■ Provided data:
--*--

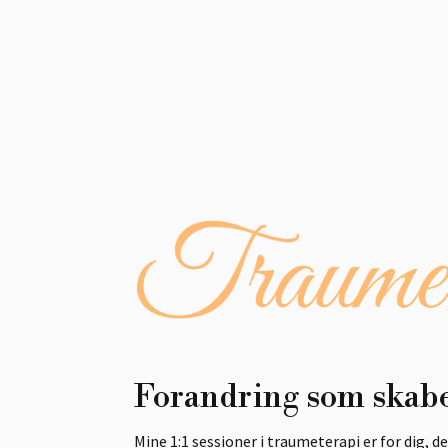
Forandring som ska
Mine 1:1 sessioner i
traumeterapi er for dig, d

--*--

■ Aim of the exercise:
Word for word, reproduce the listing above; no image should be carried over.

■ Task answer:
Forandring som ska
Mine 1:1 sessioner i
traumeterapi er for dig, d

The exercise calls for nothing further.